08 Feb 2007
Scientists in Israel measure the ability of snow covered targets to absorb high intensity Ti:Sapphire laser pulses.
Nano-sized snow crystals could be an interesting candidate for boosting the coupling efficiency of high intensity laser energy into matter, say researchers in Israel. The team from Racah Institute of Physics (RIOP) and Soreq Research Center has discovered that sapphire targets coated with snow absorb more than 95% of the incident light compared with a figure of around 50% for the bare substrate. (Appl. Phys. Lett. 90 041501)
The experiments were performed using a Ti:Sapphire laser emitting 150 fs, 40 mJ pulses at a wavelength of 800 nm. Input energy and reflected light were monitored using photodiodes. Bandpass filters were used to isolate the laser light and photodiodes were fitted with a diffuser to average any slight differences in alignment. The laser target was scanned from shot to shot so that each pulse was exposed to a fresh area of the sample.
The snow clusters were grown on the substrate by injecting water vapour into a vacuum chamber at temperatures of less than -70 deg C. "The main problem was producing a snow flake with dimensions in the range of several angstroms," Arie Zigler, head of RIOP's high intensity laser laboratory, told optics.org. "This was necessary to allow the laser radiation to penetrate through the entire diameter of the snow flake's characteristic branch."
To vary the size of the snow crystals, the team used target substrates with different textures.

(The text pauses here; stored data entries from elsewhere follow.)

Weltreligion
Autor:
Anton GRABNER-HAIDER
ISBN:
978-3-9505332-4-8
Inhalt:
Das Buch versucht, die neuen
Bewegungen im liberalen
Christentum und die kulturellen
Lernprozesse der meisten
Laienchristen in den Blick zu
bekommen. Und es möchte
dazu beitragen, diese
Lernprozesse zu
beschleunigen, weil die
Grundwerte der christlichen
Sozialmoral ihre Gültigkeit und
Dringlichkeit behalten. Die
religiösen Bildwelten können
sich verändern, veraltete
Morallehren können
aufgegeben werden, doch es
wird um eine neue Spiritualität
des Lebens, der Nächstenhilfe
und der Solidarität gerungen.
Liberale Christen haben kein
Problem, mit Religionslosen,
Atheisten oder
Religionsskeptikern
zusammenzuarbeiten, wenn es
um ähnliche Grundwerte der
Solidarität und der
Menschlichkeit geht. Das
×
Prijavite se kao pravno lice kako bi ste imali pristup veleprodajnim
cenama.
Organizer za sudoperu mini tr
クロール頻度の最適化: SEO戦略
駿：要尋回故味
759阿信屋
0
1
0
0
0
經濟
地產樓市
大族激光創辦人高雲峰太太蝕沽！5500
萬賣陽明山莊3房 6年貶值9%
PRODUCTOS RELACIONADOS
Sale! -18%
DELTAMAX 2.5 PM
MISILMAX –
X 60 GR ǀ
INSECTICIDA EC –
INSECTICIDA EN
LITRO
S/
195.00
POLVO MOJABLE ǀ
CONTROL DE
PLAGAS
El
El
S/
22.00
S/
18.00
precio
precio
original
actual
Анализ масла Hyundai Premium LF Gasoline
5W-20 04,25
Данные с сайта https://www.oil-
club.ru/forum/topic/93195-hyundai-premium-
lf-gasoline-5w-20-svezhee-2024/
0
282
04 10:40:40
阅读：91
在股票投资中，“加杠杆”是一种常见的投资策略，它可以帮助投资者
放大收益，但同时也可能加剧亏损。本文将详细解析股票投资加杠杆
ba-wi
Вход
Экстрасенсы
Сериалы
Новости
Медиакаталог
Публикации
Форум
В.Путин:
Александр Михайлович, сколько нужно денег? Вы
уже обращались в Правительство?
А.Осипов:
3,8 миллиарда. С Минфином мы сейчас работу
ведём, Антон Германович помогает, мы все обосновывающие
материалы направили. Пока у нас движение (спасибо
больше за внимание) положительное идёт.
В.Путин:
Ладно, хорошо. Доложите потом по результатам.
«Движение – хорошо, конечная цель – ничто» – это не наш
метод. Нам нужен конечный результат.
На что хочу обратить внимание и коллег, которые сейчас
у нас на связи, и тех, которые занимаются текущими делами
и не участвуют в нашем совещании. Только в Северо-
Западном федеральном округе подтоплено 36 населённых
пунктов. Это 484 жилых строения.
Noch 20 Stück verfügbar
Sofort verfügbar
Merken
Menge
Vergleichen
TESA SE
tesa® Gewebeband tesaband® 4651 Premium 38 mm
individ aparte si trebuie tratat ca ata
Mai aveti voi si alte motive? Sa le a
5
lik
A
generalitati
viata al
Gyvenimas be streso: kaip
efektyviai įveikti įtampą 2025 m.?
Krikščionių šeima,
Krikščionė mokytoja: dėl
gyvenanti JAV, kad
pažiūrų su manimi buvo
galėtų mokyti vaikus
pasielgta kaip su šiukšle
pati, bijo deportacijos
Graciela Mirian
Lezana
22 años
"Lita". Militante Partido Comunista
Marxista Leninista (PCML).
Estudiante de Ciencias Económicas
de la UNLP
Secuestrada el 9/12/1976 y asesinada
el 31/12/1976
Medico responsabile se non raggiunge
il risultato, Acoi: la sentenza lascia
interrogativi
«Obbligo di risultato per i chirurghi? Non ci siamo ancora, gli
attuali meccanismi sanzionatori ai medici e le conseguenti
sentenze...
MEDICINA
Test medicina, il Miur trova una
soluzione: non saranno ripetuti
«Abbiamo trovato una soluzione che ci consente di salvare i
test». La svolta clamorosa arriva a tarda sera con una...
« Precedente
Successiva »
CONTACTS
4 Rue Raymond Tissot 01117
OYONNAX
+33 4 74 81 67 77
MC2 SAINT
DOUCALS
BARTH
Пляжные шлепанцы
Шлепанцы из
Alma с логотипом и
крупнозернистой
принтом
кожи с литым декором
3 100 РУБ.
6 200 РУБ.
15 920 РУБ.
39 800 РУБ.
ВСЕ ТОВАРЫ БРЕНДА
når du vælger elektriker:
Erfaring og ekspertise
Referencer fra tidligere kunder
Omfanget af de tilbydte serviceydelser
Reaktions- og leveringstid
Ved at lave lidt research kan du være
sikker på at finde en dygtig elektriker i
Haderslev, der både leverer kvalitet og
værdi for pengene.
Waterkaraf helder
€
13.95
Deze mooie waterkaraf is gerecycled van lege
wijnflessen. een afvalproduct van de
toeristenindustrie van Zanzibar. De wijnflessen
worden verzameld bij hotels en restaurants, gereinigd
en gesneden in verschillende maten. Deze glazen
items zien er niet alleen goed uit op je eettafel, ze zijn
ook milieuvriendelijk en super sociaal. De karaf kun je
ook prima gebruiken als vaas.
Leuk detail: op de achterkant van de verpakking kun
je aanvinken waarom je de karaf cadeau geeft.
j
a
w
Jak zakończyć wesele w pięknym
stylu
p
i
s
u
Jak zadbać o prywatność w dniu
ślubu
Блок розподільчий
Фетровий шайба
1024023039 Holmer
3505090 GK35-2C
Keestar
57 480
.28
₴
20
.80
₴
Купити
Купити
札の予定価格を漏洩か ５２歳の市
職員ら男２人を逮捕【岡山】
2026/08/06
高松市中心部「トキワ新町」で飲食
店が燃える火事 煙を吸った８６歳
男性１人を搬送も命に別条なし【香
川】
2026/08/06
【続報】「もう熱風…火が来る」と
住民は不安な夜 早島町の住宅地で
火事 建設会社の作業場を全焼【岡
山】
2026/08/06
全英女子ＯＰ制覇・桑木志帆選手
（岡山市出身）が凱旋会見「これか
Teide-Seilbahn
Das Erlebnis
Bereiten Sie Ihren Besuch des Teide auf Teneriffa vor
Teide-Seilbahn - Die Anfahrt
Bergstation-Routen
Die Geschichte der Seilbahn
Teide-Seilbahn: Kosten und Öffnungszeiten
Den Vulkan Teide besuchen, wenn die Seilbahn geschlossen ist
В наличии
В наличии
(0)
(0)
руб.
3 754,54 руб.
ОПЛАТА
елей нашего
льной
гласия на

A molybdenum sample with a rough surface produced snow flakes measuring several microns, whereas a smooth sapphire target gave much smaller clusters in the range 10 - 100 nm.
Zigler and his team discovered that the large flakes behaved as solid targets in their own right and failed to enhance the absorption of incident laser radiation. In contrast, the researchers believe that the smaller clusters were highly ionized, which helped to increase the laser absorption from 58% for a bare sapphire surface to 97% when the target was covered with snow.
"Our interest is purely academic, but one application of the technique is the generation of an efficient neutron source," commented Zigler. "The next step will be to generate fine structured snow flakes from heavy water."
Author
James Tyrrell is News Editor of Optics & Laser Europe magazine and a contributor to optics.org.